8 C.F.R. § 1208.16(c)(3). Torture must be “inflicted by or at the instigation of or with the consent or acquiescence of a public official or other person acting in an official capacity.” 8 C.F.R. § 1208.18(a)(1).

Here, Bahmatov failed to show that it is more likely than not that he will be tortured if removed to Uzbekistan. Bahmatov argued that the BIA failed to consider “all evidence relevant to the possibility of future torture” as is required. 8 C.F.R. § 1208.16(c)(3); Quijada-Aguilar v. Lynch, 799 F.3d 1303, 1308 (9th Cir. 2015). Bahmatov asserted that the BIA failed to expressly address Uzbekistan’s “Exit Laws” and testimony by a credible witness. We do not require that the IJ “write an exegesis” on every contention; “[w]hat is required is merely that [the IJ] consider the issues raised and announce its decision in terms sufficient to enable a reviewing court to perceive that it has heard and thought and not merely reacted.” Lopez v. Ashcroft, 366 F.3d 799, 807 n.6 (9th Cir. 2004).

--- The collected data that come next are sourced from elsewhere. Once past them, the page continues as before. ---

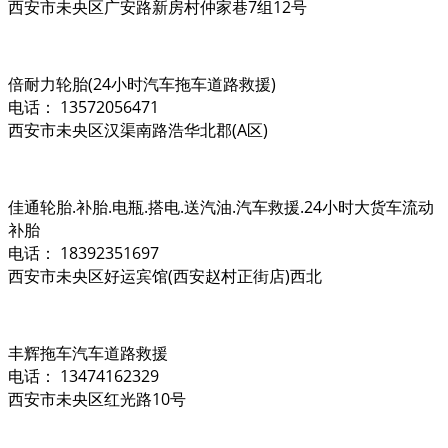
西安市未央区广安路新房村仲家巷7组12号
倍耐力轮胎(24小时汽车拖车道路救援)
电话： 13572056471
西安市未央区汉渠南路浩华北郡(A区)
佳通轮胎.补胎.电瓶.搭电.送汽油.汽车救援.24小时大货车流动
补胎
电话： 18392351697
西安市未央区好运宾馆(西安赵村正街店)西北
丰辉拖车汽车道路救援
电话： 13474162329
西安市未央区红光路10号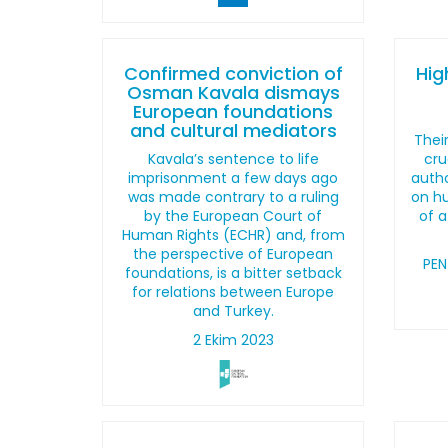
Confirmed conviction of
Hig
Osman Kavala dismays
European foundations
and cultural mediators
Thei
Kavala’s sentence to life
cru
imprisonment a few days ago
autho
was made contrary to a ruling
on hu
by the European Court of
of a
Human Rights (ECHR) and, from
the perspective of European
PEN
foundations, is a bitter setback
for relations between Europe
and Turkey.
2 Ekim 2023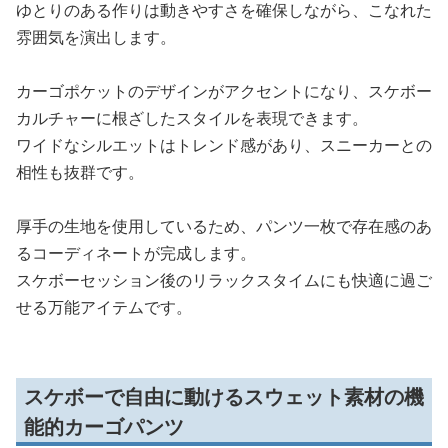
ゆとりのある作りは動きやすさを確保しながら、こなれた
雰囲気を演出します。
カーゴポケットのデザインがアクセントになり、スケボー
カルチャーに根ざしたスタイルを表現できます。
ワイドなシルエットはトレンド感があり、スニーカーとの
相性も抜群です。
厚手の生地を使用しているため、パンツ一枚で存在感のあ
るコーディネートが完成します。
スケボーセッション後のリラックスタイムにも快適に過ご
せる万能アイテムです。
スケボーで自由に動けるスウェット素材の機
能的カーゴパンツ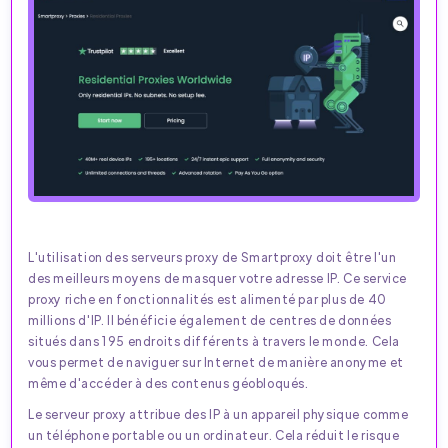
L'utilisation des serveurs proxy de Smartproxy doit être l'un
des meilleurs moyens de masquer votre adresse IP. Ce service
proxy riche en fonctionnalités est alimenté par plus de 40
millions d'IP. Il bénéficie également de centres de données
situés dans 195 endroits différents à travers le monde. Cela
vous permet de naviguer sur Internet de manière anonyme et
même d'accéder à des contenus géobloqués.
Le serveur proxy attribue des IP à un appareil physique comme
un téléphone portable ou un ordinateur. Cela réduit le risque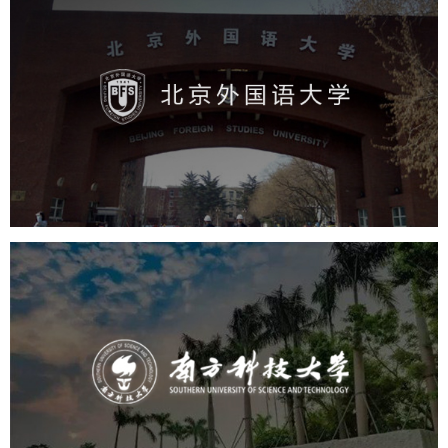
北京外国语大学
培训教育
高校
学校网站建设
教育网站建设
大学网站建设
高校网站建设
南方科技大学
培训教育
高校
大学网站建设
高校网站建设
学校网站建设
教育网站建设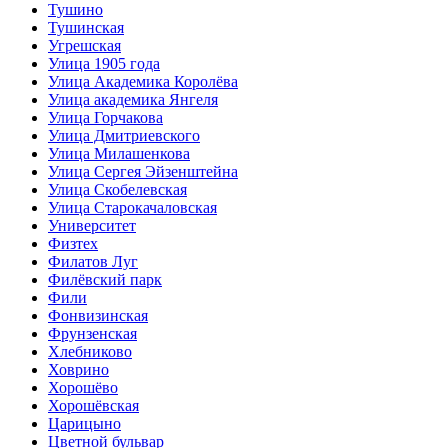
Тушино
Тушинская
Угрешская
Улица 1905 года
Улица Академика Королёва
Улица академика Янгеля
Улица Горчакова
Улица Дмитриевского
Улица Милашенкова
Улица Сергея Эйзенштейна
Улица Скобелевская
Улица Старокачаловская
Университет
Физтех
Филатов Луг
Филёвский парк
Фили
Фонвизинская
Фрунзенская
Хлебниково
Ховрино
Хорошёво
Хорошёвская
Царицыно
Цветной бульвар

Here, the IJ’s decision met that requirement. The IJ reviewed the expert testimony at length, and her decision was based on substantial evidence. Specifically, the IJ relied on evidence that people in Uzbekistan with a criminal history face strict supervision, but not torture, that people who fail to obtain registration face fines and deportation, but not torture, and that thousands of stateless individuals live peacefully in Uzbekistan. And the IJ reasoned that although evidence showed some individuals who violated their exit visas or other travel requirements were tortured, that evidence was not sufficient to show that Bahmatov in particular would likely face the same consequences. Therefore, substantial evidence supports the IJ’s finding that Bahmatov did not meet his burden to show that he is likely to face torture if removed to Uzbekistan. See Sanjaa v. Sessions, 863 F.3d 1161, 1164 (9th Cir. 2017) (“To reverse the BIA, we must determine that the evidence not only supports [a contrary] conclusion, but compels it—and also compels the further conclusion that the petitioner meets the requisite standard for obtaining relief.” (alterations in original) (quotation marks and citations omitted) ).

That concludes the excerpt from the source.